Foi o que ocorreu com as Metamorfoses, onde o poema que pressupunha uma narrativa sobre a origem do mundo, desde a criação do universo até a sua época atual, teve como

destaque os versos que narram histórias de amor dos deuses, em vez da valorização do Império.

Devido a essa e as outras observações da originalidade de Ovídio perante a sua obra é que conseguimos enxergar o poeta através da poesia. O subjetivismo existente na obra de Ovídio é diferente do subjetivismo característico da poesia lírica. A necessidade de exposição do “eu” do autor em sua produção é o que o lhe atribui o aspecto narcisista, aproximando-o de Leminski.
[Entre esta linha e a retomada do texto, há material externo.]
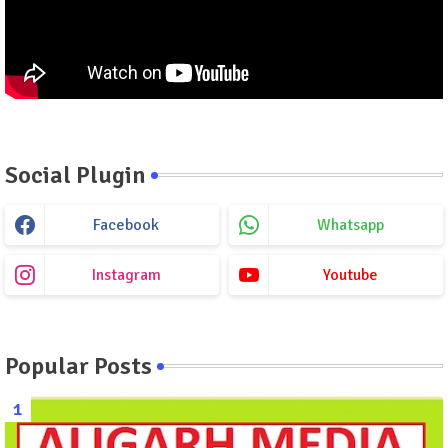
Social Plugin
Facebook
Whatsapp
Instagram
Youtube
Popular Posts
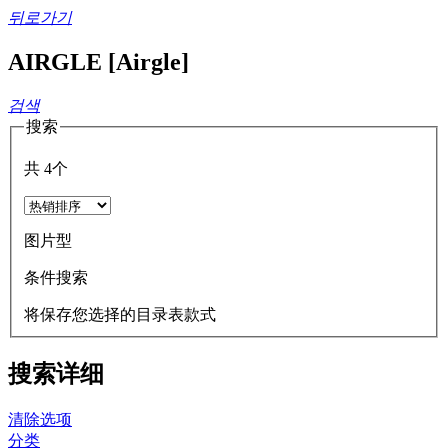
뒤로가기
AIRGLE [Airgle]
검색
搜索
共
4
个
图片型
条件搜索
将保存您选择的目录表款式
搜索详细
清除选项
分类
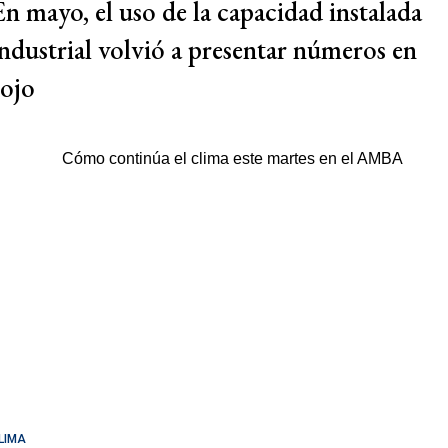
En mayo, el uso de la capacidad instalada
industrial volvió a presentar números en
rojo
LIMA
Séculos após a publicação de Metamorfoses, Leminski utiliza toda a sua paixão pela literatura latina para propor a sua releitura da obra, intitulada Metaformose. O trocadilho com o título da obra original adianta a dissemelhança existente na forma; aqui, Leminski une a prosa e a poesia para narrar alguns dos mitos de Ovídio. Compondo versos em prosa, carregados de referências às diversas influências culturais que o autor traz para sua poesia, Leminski elege o mito de Narciso como o tema central de sua obra.
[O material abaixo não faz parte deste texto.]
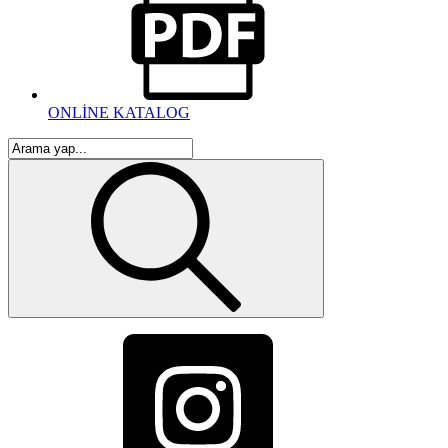
ONLİNE KATALOG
Diante do seu reflexo no espelho, o Narciso de Leminski conta alguns dos mitos das Metamorfoses de Ovídio, unindo-os em uma continuidade já apresentada pelo poeta clássico, porém, de maneira muito próxima. Entre as fábulas observadas por Narciso no rio, encontramos o sofrimento do jovem diante da busca por sua identidade, perdida diante de tantas metamorfoses que passam pelo rio.

A presença do autor em Metaformose é muito mais forte do que na obra clássica; Encontramos Leminski em toda a filosofia sobre a constituição do “eu” que o personagem Narciso nos propõe. A alternância de narradores no poema não nos permite ter clareza da voz que fala; Leminski e Narciso metamorfoseiam-se em um só em diversos momentos. A evidência excessiva do poeta através da obra é o que caracteriza o seu narcisismo, ultrapassando o subjetivismo comum do gênero literário.
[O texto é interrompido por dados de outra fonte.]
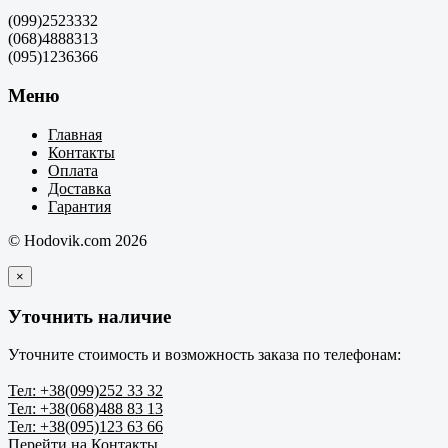
(099)2523332
(068)4888313
(095)1236366
Меню
Главная
Контакты
Оплата
Доставка
Гарантия
© Hodovik.com 2026
×
Уточнить наличие
Уточните стоимость и возможность заказа по телефонам:
Тел: +38(099)252 33 32
Тел: +38(068)488 83 13
Тел: +38(095)123 63 66
Перейти на Контакты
Assim, analisando Metaformose,, é notável que a releitura que Leminski faz de Ovídio não é apenas uma viagem pelo imaginário grego, é também uma espécie de desabafo da necessidade de Leminski olhar-se no reflexo do rio.

É possível observar a característica do narcisismo nas obras estudadas, que configuram- se como uma variação da poesia lírica. Como visto neste estudo, o narcisismo manifesta-se como uma necessidade de auto-publicidade, na qual o autor reflete intencionalmente a sua personalidade através da obra. O autor, nesta condição, faz-se mais evidente que o poema. Pode-se dizer, então, que entre a autobiografia e a lírica, encontra-se a lírica narcisista.